## YOUR GOAL
Each line below that contains the word "pixel" must be copied.

Items listed in a dataset
┄┄┄┄┄┄┄┄┄┄

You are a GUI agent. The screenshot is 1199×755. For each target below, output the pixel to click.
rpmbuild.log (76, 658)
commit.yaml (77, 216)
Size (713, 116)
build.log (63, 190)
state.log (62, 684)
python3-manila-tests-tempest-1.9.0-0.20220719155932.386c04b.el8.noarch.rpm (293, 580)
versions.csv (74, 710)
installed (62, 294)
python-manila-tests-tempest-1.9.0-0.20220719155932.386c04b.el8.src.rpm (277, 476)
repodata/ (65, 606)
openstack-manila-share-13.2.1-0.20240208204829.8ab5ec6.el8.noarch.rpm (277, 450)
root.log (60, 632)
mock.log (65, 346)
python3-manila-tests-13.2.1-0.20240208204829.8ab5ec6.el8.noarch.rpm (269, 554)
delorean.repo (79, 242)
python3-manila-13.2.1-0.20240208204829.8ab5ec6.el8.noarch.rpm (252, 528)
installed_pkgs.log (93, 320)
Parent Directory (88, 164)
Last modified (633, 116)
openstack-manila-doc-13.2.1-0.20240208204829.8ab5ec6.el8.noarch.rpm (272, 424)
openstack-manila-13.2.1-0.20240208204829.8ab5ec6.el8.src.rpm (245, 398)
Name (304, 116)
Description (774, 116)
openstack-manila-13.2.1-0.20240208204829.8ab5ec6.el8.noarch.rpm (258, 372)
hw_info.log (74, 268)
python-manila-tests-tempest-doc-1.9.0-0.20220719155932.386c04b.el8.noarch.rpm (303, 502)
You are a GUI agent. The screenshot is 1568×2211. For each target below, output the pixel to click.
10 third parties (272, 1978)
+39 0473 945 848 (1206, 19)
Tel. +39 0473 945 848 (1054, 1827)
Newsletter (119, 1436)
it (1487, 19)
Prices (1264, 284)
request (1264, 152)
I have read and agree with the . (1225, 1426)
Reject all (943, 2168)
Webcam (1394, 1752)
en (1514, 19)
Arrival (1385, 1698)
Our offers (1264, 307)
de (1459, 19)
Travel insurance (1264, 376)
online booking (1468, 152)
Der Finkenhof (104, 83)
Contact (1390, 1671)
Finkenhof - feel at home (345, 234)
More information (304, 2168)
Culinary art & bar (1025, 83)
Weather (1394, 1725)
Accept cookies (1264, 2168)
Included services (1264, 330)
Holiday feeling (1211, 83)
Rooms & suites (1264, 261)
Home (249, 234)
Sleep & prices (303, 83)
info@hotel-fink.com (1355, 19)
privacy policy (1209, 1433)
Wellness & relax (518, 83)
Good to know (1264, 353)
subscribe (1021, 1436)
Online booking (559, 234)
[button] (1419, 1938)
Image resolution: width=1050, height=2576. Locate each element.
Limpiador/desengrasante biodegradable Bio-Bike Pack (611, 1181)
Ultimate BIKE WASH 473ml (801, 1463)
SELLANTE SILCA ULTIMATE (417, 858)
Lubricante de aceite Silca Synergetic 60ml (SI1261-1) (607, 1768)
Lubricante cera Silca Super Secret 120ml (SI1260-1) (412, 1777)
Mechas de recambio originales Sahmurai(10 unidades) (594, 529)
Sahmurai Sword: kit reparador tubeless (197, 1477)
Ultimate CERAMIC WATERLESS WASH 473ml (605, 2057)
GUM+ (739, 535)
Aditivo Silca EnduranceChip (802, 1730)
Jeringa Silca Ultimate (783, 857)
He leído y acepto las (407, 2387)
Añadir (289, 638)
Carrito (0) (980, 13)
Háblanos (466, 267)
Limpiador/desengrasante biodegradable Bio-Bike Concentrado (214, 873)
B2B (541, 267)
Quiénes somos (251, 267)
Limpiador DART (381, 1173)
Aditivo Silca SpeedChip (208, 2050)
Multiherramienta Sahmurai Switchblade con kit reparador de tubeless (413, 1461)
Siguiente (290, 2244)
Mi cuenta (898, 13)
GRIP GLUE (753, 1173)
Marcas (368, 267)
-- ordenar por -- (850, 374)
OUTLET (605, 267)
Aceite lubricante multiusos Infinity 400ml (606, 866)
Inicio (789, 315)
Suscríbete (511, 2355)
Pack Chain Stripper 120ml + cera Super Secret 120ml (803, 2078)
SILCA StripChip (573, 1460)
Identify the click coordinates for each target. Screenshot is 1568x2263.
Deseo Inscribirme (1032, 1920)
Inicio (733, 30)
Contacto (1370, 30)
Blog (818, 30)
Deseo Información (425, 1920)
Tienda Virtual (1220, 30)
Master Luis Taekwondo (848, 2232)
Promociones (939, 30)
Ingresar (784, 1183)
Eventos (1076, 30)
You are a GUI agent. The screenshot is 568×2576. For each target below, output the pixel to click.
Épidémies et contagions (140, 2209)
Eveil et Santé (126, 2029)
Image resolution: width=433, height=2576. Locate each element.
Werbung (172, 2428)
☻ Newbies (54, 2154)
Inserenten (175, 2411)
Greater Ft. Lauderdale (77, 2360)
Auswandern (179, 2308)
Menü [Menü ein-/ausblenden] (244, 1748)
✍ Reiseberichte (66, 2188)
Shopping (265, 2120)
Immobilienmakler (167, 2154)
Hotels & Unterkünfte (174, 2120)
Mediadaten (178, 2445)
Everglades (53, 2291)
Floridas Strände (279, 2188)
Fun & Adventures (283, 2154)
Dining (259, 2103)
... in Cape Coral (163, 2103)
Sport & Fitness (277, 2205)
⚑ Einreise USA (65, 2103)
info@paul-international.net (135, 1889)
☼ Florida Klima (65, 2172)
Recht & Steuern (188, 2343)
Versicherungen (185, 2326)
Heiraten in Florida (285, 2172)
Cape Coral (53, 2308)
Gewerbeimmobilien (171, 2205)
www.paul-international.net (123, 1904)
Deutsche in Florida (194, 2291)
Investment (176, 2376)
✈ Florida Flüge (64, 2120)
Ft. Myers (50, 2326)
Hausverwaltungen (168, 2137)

┄┄┄┄┄┄┄┄┄┄

## WRITTEN RESPONSE
You are a GUI agent. The screenshot is 1199×755. For each target below, output the pixel to click.
You are a GUI agent. The screenshot is 1568×2211. For each target below, output the pixel to click.
You are a GUI agent. The screenshot is 568×2576. For each target below, output the pixel to click.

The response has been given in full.